A la cave ! On rêve à un club d’oenologie ou à quelque chose du même tonneau. On va boire du millésimé, ce soir, croit-on ! Mais on se trompe. Déjà sur la porte du saint lieu il est écrit «Cave à musique» et pourtant on n’entend ici aucune mélodie en sous-sol. Va-t-on se rebiffer dans cette cave ? On pousse les deux portes consécutives et on entre… dans un tripot sélect où Gilles et Teresa, fort affables et très bien entourés déjà, vous accueillent sympathiquement.

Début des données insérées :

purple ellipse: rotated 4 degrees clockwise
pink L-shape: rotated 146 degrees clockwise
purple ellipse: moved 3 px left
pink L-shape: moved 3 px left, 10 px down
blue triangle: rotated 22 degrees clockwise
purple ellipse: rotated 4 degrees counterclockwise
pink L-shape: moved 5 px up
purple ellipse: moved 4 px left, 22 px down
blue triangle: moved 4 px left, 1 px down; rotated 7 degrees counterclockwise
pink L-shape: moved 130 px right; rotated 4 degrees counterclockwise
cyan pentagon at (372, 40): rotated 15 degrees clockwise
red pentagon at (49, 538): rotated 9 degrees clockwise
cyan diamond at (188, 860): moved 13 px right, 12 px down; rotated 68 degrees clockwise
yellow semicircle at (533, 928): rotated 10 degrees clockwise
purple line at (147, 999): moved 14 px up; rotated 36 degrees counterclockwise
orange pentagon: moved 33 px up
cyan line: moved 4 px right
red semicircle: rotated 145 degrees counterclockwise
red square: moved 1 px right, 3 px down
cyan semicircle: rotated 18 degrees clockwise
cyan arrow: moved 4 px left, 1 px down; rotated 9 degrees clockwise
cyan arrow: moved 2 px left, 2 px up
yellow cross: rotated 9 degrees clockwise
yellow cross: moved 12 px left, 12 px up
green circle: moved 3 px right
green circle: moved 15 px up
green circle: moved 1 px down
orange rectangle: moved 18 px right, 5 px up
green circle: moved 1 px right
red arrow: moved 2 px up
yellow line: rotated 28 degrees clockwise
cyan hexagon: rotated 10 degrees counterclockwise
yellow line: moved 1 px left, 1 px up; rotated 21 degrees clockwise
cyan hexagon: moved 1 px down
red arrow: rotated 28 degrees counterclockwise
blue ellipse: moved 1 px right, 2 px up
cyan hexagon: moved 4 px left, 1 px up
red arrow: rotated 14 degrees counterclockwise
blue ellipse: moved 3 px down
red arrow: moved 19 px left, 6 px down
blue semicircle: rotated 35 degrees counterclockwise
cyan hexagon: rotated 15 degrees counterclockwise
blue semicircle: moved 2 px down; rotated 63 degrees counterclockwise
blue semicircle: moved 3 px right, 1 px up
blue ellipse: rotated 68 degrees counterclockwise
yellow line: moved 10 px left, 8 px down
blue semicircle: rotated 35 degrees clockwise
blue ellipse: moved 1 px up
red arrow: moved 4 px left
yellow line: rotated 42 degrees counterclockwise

Ils ont, si on peut dire, dressé le couvert sur plusieurs tables mais «Chez Gilles et Teresa» ce n’est pas un restaurant non plus. C’est bien une salle de jeux, sans tapis vert, sans croupiers, sans bandit manchot ! On était à côté de la plaque et on a manqué de commettre un impair. Pas question de faire sauter la banque, tous les billets sont faux ! Gilles et Teresa assurent en fait avec beaucoup d’élégance l’animation des soirées jeux mensuelles de la Maison de quartier de Villejean.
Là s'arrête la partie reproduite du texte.